------ AVAILABLE DATA ------
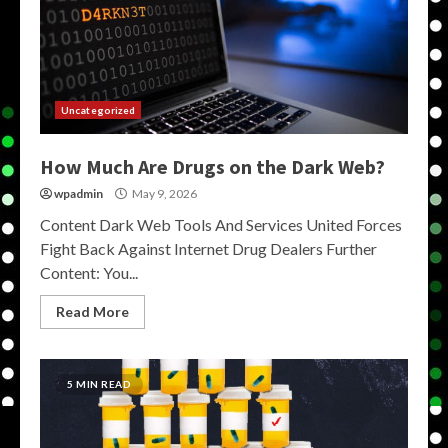
Uncategorized
How Much Are Drugs on the Dark Web?
wpadmin
May 9, 2026
Content Dark Web Tools And Services United Forces
Fight Back Against Internet Drug Dealers Further
Content: You...
Read More
5 MIN READ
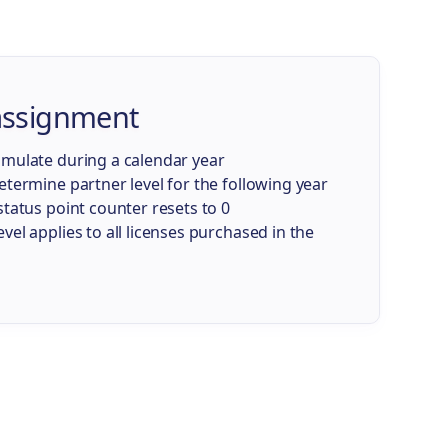
 assignment
umulate during a calendar year
etermine partner level for the following year
status point counter resets to 0
vel applies to all licenses purchased in the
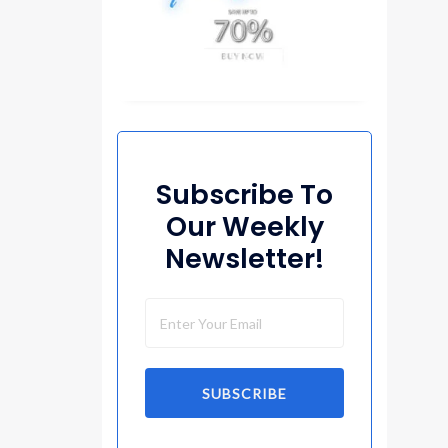
Subscribe To
Our Weekly
Newsletter!
SUBSCRIBE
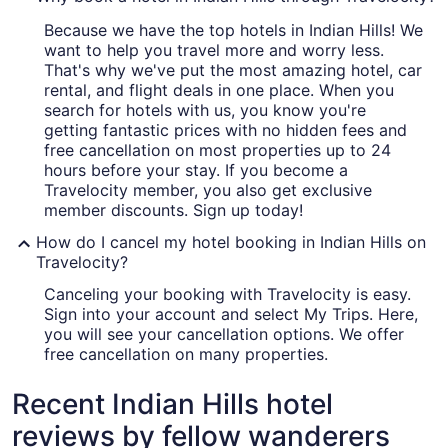
Because we have the top hotels in Indian Hills! We
want to help you travel more and worry less.
That's why we've put the most amazing hotel, car
rental, and flight deals in one place. When you
search for hotels with us, you know you're
getting fantastic prices with no hidden fees and
free cancellation on most properties up to 24
hours before your stay. If you become a
Travelocity member, you also get exclusive
member discounts. Sign up today!
How do I cancel my hotel booking in Indian Hills on
Travelocity?
Canceling your booking with Travelocity is easy.
Sign into your account and select My Trips. Here,
you will see your cancellation options. We offer
free cancellation on many properties.
Recent Indian Hills hotel
reviews by fellow wanderers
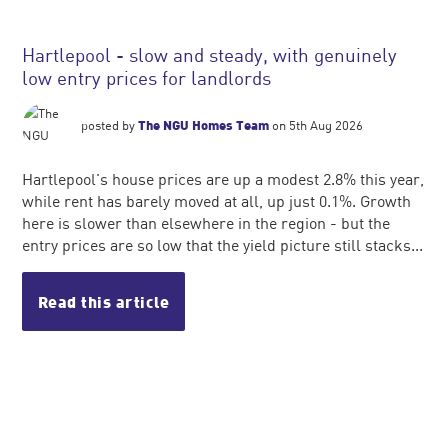
Hartlepool - slow and steady, with genuinely
low entry prices for landlords
posted by
The NGU Homes Team
on 5th Aug 2026
Hartlepool's house prices are up a modest 2.8% this year,
while rent has barely moved at all, up just 0.1%. Growth
here is slower than elsewhere in the region - but the
entry prices are so low that the yield picture still stacks...
Read this article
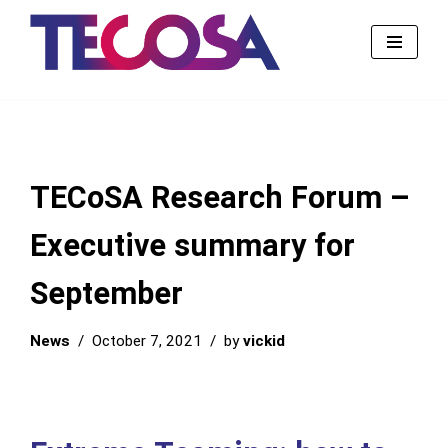
Skip
to
content
TECoSA Research Forum –
Executive summary for
September
News
October 7, 2021
by
vickid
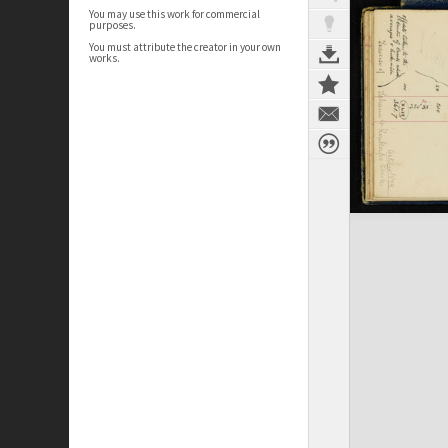
You may use this work for commercial
purposes.
You must attribute the creator in your own
works.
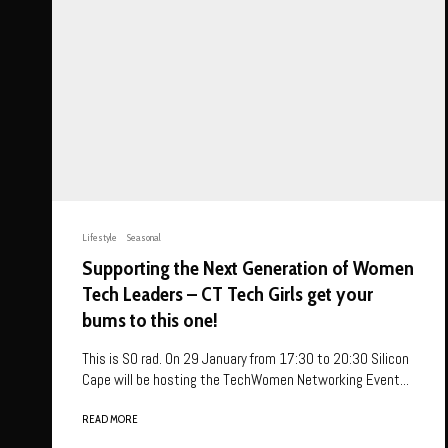
Lifestyle
Seasonal
Supporting the Next Generation of Women
Tech Leaders – CT Tech Girls get your
bums to this one!
This is SO rad. On 29 January from 17:30 to 20:30 Silicon
Cape will be hosting the TechWomen Networking Event...
READ MORE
------
- TASK GOAL -
Please repeat exactly the data above from its first line to the line that contains "here is slower", inclusive, and leave every picture out.

- RESULT OF THE EXERCISE -
Uncategorized
How Much Are Drugs on the Dark Web?
wpadmin
May 9, 2026
Content Dark Web Tools And Services United Forces
Fight Back Against Internet Drug Dealers Further
Content: You...
Read More
5 MIN READ
 assignment
umulate during a calendar year
etermine partner level for the following year
status point counter resets to 0
vel applies to all licenses purchased in the
Subscribe To
Our Weekly
Newsletter!
SUBSCRIBE
Because we have the top hotels in Indian Hills! We
want to help you travel more and worry less.
That's why we've put the most amazing hotel, car
rental, and flight deals in one place. When you
search for hotels with us, you know you're
getting fantastic prices with no hidden fees and
free cancellation on most properties up to 24
hours before your stay. If you become a
Travelocity member, you also get exclusive
member discounts. Sign up today!
How do I cancel my hotel booking in Indian Hills on
Travelocity?
Canceling your booking with Travelocity is easy.
Sign into your account and select My Trips. Here,
you will see your cancellation options. We offer
free cancellation on many properties.
Recent Indian Hills hotel
reviews by fellow wanderers
Hartlepool - slow and steady, with genuinely
low entry prices for landlords
posted by
The NGU Homes Team
on 5th Aug 2026
Hartlepool's house prices are up a modest 2.8% this year,
while rent has barely moved at all, up just 0.1%. Growth
here is slower than elsewhere in the region - but the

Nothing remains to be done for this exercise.